Among the companies providing the most perks to CEOs in Maryland is Towson-based Black & Decker Corp. The company reported that Chairman and CEO Nolan D. Archibald received 2006 perks including a car and driver for business travel worth $68,553 and personal travel on company planes worth $437,317.
The reports also contain more detailed explanations for how boards of directors determine annual bonuses and other performance-based awards, as required under the new regulations. Investors have groused that directors too often rubber-stamp management recommendations, or set perimeters that inflate pay.
Officials with the Securities and Exchange Commission, the federal agency that crafted the regulations, say that investors are getting a better picture of CEO pay. But regulators have criticized some companies for loading up reports with legalese and boilerplate language, rather than using the "plain English" called for by the rules.
Shareholder advocates complain that some reports are simply too long for the average investor to easily digest. The report from Lockheed Martin is 32 pages. Constellation, which owns the Baltimore Gas and Electric Co. utility, took 28 pages to explain its pay program, and Baltimore's Legg Mason, one of the world's largest money managers, took 18.
Companies contend that the new disclosures can distort executive compensation because what is counted as pay isn't actually in an executive's paycheck.
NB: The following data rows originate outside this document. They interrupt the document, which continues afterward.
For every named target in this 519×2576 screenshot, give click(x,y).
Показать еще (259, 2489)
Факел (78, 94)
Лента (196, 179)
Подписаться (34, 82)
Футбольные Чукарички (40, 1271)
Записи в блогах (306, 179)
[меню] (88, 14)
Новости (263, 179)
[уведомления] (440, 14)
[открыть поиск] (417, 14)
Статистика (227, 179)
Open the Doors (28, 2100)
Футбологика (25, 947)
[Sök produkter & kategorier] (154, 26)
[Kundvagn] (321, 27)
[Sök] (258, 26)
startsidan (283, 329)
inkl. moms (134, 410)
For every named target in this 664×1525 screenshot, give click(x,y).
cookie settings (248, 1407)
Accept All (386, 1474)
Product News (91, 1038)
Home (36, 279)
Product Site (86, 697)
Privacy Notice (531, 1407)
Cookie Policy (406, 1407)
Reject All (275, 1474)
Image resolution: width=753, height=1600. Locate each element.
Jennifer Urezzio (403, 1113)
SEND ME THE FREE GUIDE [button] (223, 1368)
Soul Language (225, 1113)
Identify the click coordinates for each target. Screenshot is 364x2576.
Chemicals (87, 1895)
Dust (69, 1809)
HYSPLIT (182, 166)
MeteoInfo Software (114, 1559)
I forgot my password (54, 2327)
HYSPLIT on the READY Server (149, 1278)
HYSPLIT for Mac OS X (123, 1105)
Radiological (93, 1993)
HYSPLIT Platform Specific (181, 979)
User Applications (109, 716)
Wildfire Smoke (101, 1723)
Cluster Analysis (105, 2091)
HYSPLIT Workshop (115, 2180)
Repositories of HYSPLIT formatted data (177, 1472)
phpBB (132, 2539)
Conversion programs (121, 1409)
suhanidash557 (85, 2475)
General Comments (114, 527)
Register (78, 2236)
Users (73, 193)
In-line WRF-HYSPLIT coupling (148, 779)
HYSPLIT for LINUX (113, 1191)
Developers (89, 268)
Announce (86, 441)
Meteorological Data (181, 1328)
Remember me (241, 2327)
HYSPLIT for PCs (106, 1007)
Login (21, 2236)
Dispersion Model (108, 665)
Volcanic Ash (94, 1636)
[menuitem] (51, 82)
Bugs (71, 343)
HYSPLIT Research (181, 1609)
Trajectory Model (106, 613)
Perhaps the most controversial is the total compensation figure. It's a calculation dictated by the SEC, which wanted to give shareholders one headline number encompassing the various ways CEOs are rewarded.
Companies complain that the total includes pension earnings that aren't touched as well as stock options that weren't necessarily cashed out. Instead, the total includes the options that the company expensed that year -- an accounting measure that differs from what the company actually granted the executive.